For years, we have been teaching leaders how to promote continuous improvement in their staff by conducting a “meaningful celebration process.” The process has four parts.

But the process applies to more than just business teams. It can also apply to sports teams or community groups, even individual achievements. This Nudge is your excuse to PARTY – and get better when you do. Following are the four parts of a meaningful celebration.

1. The “Party Factor”

This is the part where you plan something fun that you, or a team of people, can look forward to experiencing once the goal is achieved. Notice, you LOOK FORWARD to this. It’s not a surprise. You don’t just stop and say, “We’ve been working hard. Let’s party!” Though you may DO that from time to time, it is not a part of your “meaningful celebration, continuous improvement” process.  Also, make the Party Factor something congruent with the effort. It could be a free pizza lunch or a Caribbean cruise, depending on the level of achievement.

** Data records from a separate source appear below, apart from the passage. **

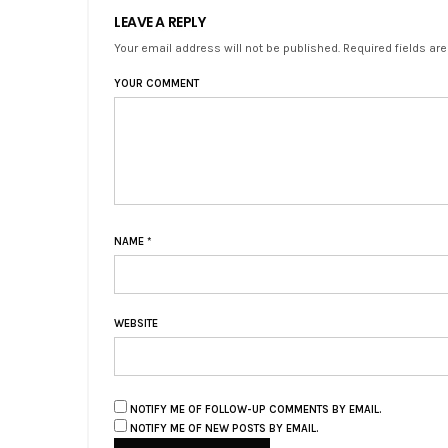
LEAVE A REPLY
Your email address will not be published. Required fields ar
YOUR COMMENT
NAME
*
WEBSITE
NOTIFY ME OF FOLLOW-UP COMMENTS BY EMAIL.
NOTIFY ME OF NEW POSTS BY EMAIL.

2. Recognition and Appreciation

During this part of the process there are thank you notes written, acknowledgements given, and recognition expressed for those who were a part of making the achievement happen.

3. Learning – What went well? What didn’t go well?

This is the learning part of the celebration process. Asking, “What went well?” helps you understand the success so you can repeat it. If you’re successful and don’t know how you were successful, you’re not good; you’re just lucky. And, of course, asking “What didn’t go well,” enables you to understand what went wrong, why it went wrong, and how to prevent the same mistake from happening again.

4. Transfer the Learning

After you have learned about your successes and mistakes and how they happened, you can help others by transferring that learning to people who can benefit. In a company that has a team of teams, the entire company gets better as each team builds off of another team’s successes and learns how to avoid their mistakes. With individual achievements, it is a meaningful gift to share with others how they can be successful too…and how they can avoid making your mistakes.

This simple process is fun, yet holds a power to propel you, or a team of people, beyond a current achievement to an even greater one.

Note: The Party Factor doesn’t have to come first. One company we worked with did that part SO well, they had to do it AFTER the other three parts. If they partied first, they would have never remembered the other three parts.